━━━━━ Information ━━━━━

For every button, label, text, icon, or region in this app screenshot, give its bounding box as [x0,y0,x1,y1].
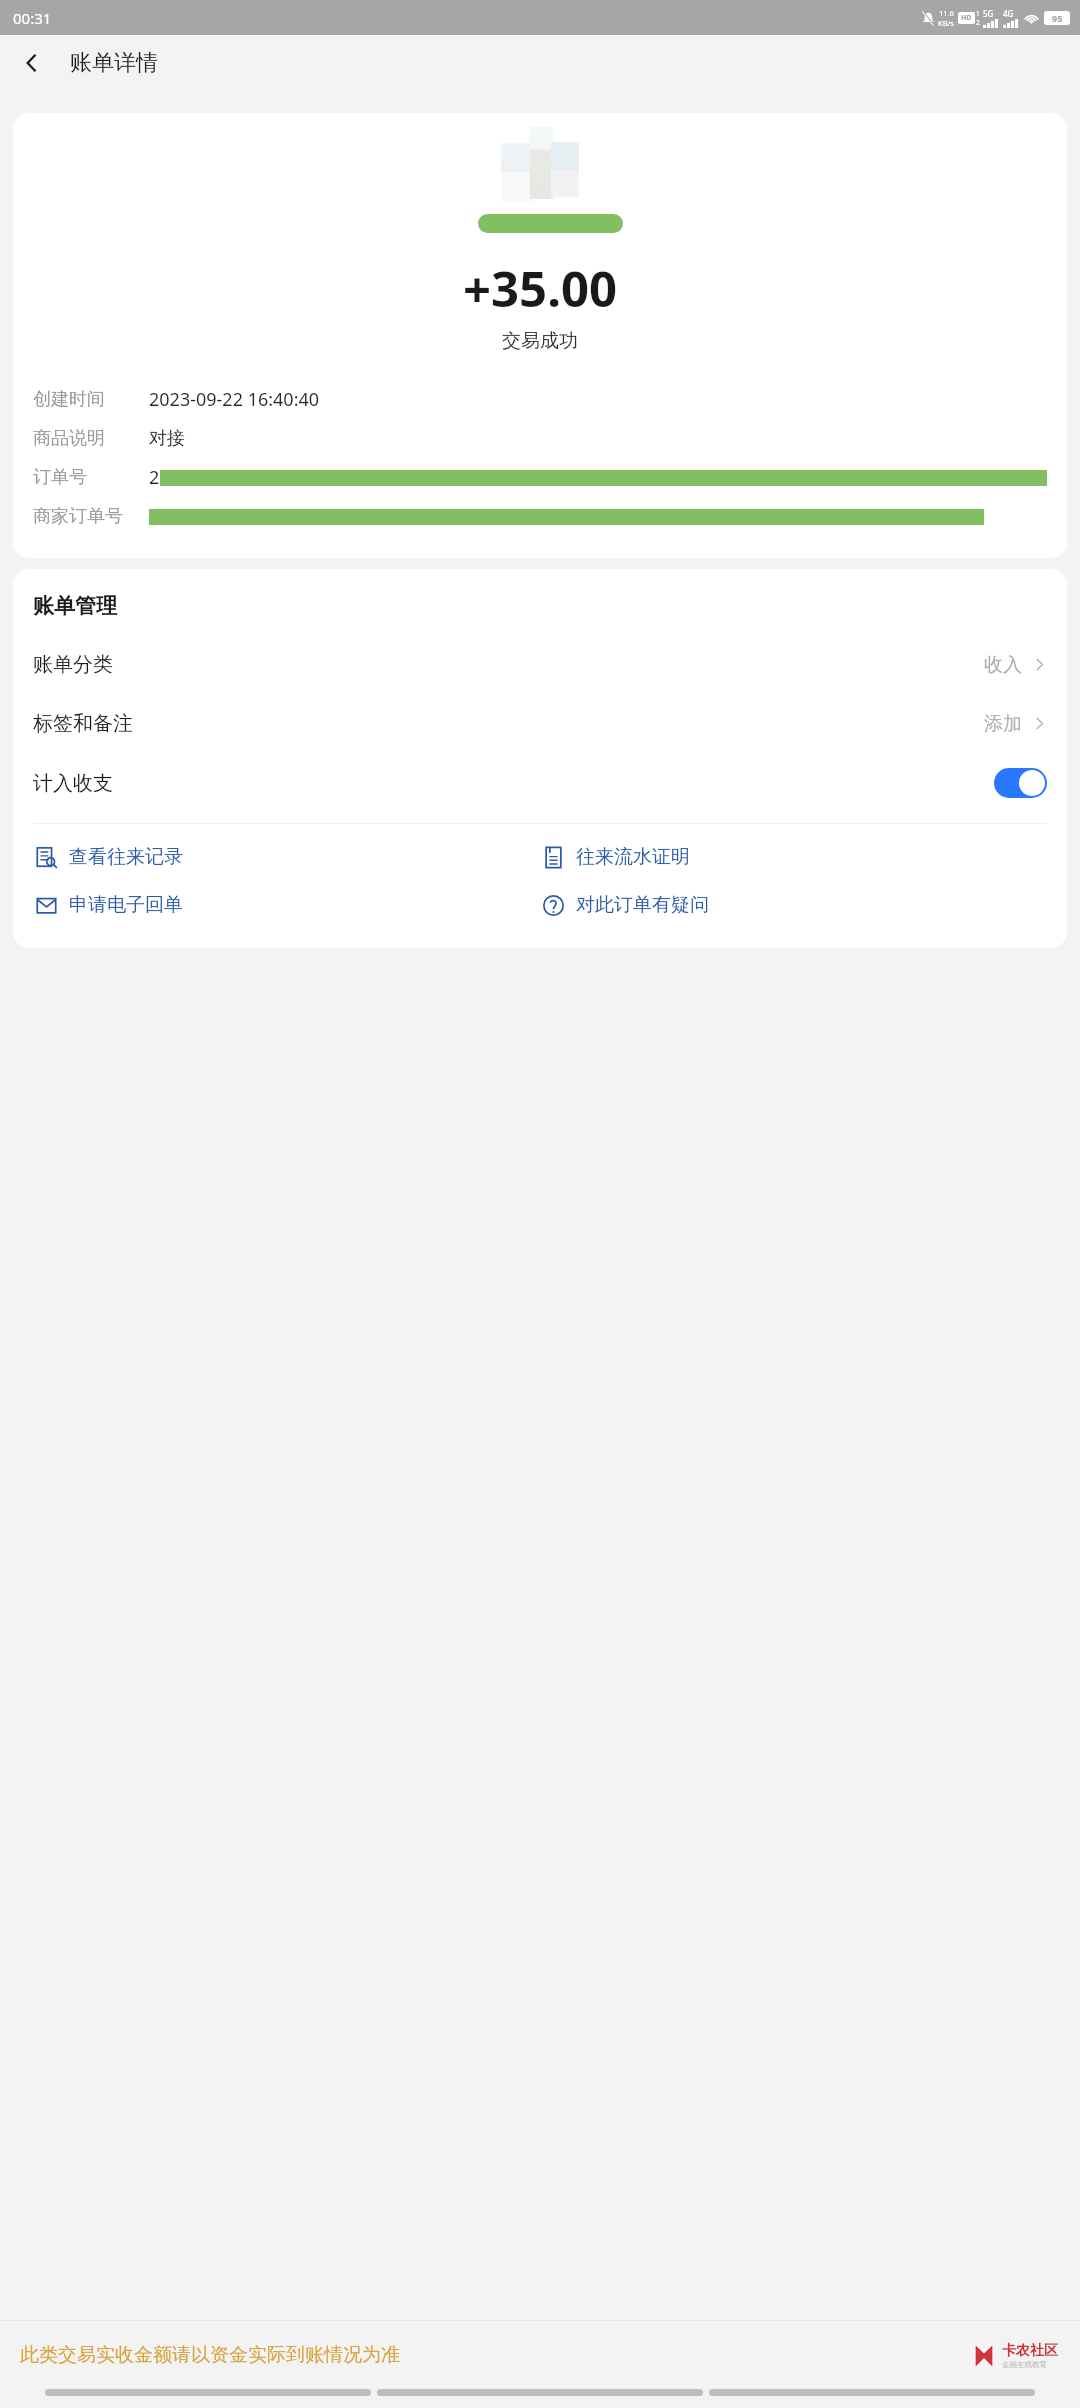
button[interactable]: Back [8,39,56,87]
staticText: 计入收支 [33,771,113,796]
staticText: HD [961,13,972,23]
button[interactable]: 往来流水证明 [540,844,1047,870]
staticText: 5G [983,8,994,19]
staticText: 账单详情 [70,49,158,77]
staticText: 订单号 [33,466,87,489]
staticText: 商家订单号 [33,505,123,528]
staticText: 卡农社区 [1002,2342,1058,2360]
staticText: 95 [1052,12,1063,24]
staticText: 账单分类 [33,652,113,677]
button[interactable]: 账单分类 [13,635,1067,694]
staticText: +35.00 [13,255,1067,322]
staticText: 商品说明 [33,427,105,450]
staticText: 申请电子回单 [69,893,183,917]
staticText: 交易成功 [13,329,1067,353]
staticText: 往来流水证明 [576,845,690,869]
staticText: 收入 [984,653,1022,677]
staticText: 11.6 [939,8,954,18]
staticText: 1 [976,9,980,18]
button[interactable]: 计入收支 [13,753,1067,813]
button[interactable]: 标签和备注 [13,694,1067,753]
staticText: 添加 [984,712,1022,736]
button[interactable]: 申请电子回单 [33,892,540,918]
staticText: 2 [976,18,980,27]
staticText: 创建时间 [33,388,105,411]
staticText: 4G [1003,8,1014,19]
button[interactable]: 对此订单有疑问 [540,892,1047,918]
staticText: 2 [149,465,160,490]
staticText: KB/s [938,18,954,28]
staticText: 2023-09-22 16:40:40 [149,387,320,412]
staticText: 00:31 [13,8,52,28]
staticText: 标签和备注 [33,711,133,736]
staticText: 查看往来记录 [69,845,183,869]
staticText: 账单管理 [33,593,117,619]
staticText: 金融在线教育 [1002,2360,1047,2369]
staticText: 对接 [149,427,185,450]
staticText: 对此订单有疑问 [576,893,709,917]
staticText: 此类交易实收金额请以资金实际到账情况为准 [20,2343,400,2367]
button[interactable]: 查看往来记录 [33,844,540,870]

━━━━━

What you are asked to do — Select, from the listing, all lines that include the word "账单分类".

Result for this task —
staticText: 账单分类 [33,652,113,677]
button[interactable]: 账单分类 [13,635,1067,694]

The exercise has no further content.